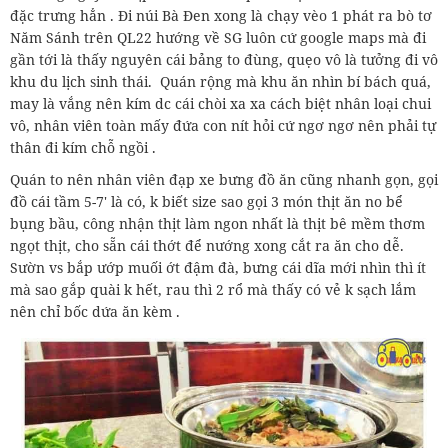
đặc trưng hẳn . Đi núi Bà Đen xong là chạy vèo 1 phát ra bò tơ
Năm Sánh trên QL22 hướng về SG luôn cứ google maps mà đi
gần tới là thấy nguyên cái bảng to đùng, quẹo vô là tưởng đi vô
khu du lịch sinh thái. Quán rộng mà khu ăn nhìn bí bách quá,
may là vắng nên kím dc cái chòi xa xa cách biệt nhân loại chui
vô, nhân viên toàn mấy đứa con nít hỏi cứ ngơ ngơ nên phải tự
thân đi kím chỗ ngồi .
Quán to nên nhân viên đạp xe bưng đồ ăn cũng nhanh gọn, gọi
đồ cái tầm 5-7' là có, k biết size sao gọi 3 món thịt ăn no bể
bụng bầu, công nhận thịt làm ngon nhất là thịt bê mềm thơm
ngọt thịt, cho sẵn cái thớt để nướng xong cắt ra ăn cho dễ.
Sườn vs bắp ướp muối ớt đậm đà, bưng cái dĩa mới nhìn thì ít
mà sao gắp quài k hết, rau thì 2 rổ mà thấy có vẻ k sạch lắm
nên chỉ bốc dứa ăn kèm .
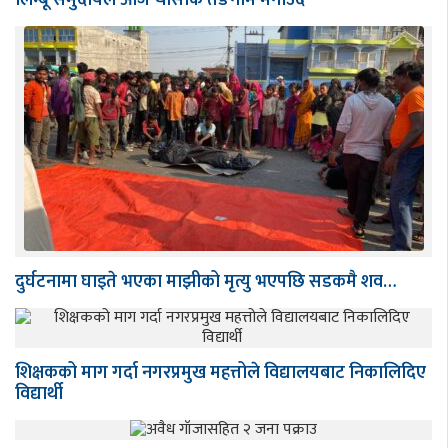
दुर्घटनामा घाइते भएका माझीको मृत्यु भएपछि सडकमै शव…
शिक्षकको माग गर्दा नगरप्रमुख महत्तोले विद्यालयबाट निकालिदिए
विद्यार्थी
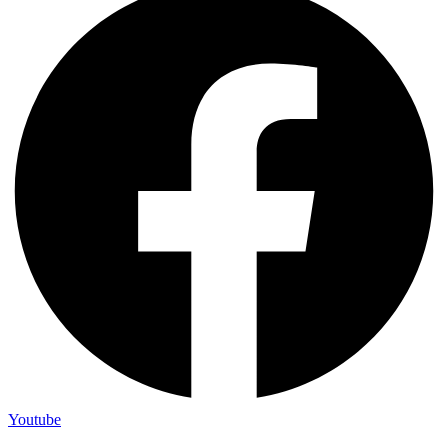
Youtube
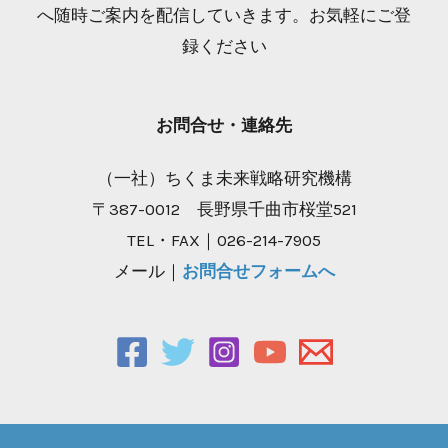
へ随時ご案内を配信していきます。お気軽にご登
録ください
お問合せ・連絡先
（一社）ちくま未来戦略研究機構
〒387-0012 長野県千曲市桜堂521
TEL・FAX｜026-214-7905
メール｜
お問合せフォームへ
+ + + +
Exercise objective: Every entry must be reproduced exactly, with the images left out.

Solution below:
đặc trưng hẳn . Đi núi Bà Đen xong là chạy vèo 1 phát ra bò tơ
Năm Sánh trên QL22 hướng về SG luôn cứ google maps mà đi
gần tới là thấy nguyên cái bảng to đùng, quẹo vô là tưởng đi vô
khu du lịch sinh thái. Quán rộng mà khu ăn nhìn bí bách quá,
may là vắng nên kím dc cái chòi xa xa cách biệt nhân loại chui
vô, nhân viên toàn mấy đứa con nít hỏi cứ ngơ ngơ nên phải tự
thân đi kím chỗ ngồi .
Quán to nên nhân viên đạp xe bưng đồ ăn cũng nhanh gọn, gọi
đồ cái tầm 5-7' là có, k biết size sao gọi 3 món thịt ăn no bể
bụng bầu, công nhận thịt làm ngon nhất là thịt bê mềm thơm
ngọt thịt, cho sẵn cái thớt để nướng xong cắt ra ăn cho dễ.
Sườn vs bắp ướp muối ớt đậm đà, bưng cái dĩa mới nhìn thì ít
mà sao gắp quài k hết, rau thì 2 rổ mà thấy có vẻ k sạch lắm
nên chỉ bốc dứa ăn kèm .
दुर्घटनामा घाइते भएका माझीको मृत्यु भएपछि सडकमै शव…
शिक्षकको माग गर्दा नगरप्रमुख महत्तोले विद्यालयबाट निकालिदिए
विद्यार्थी
Youtube
へ随時ご案内を配信していきます。お気軽にご登
録ください
お問合せ・連絡先
（一社）ちくま未来戦略研究機構
〒387-0012 長野県千曲市桜堂521
TEL・FAX｜026-214-7905
メール｜
お問合せフォームへ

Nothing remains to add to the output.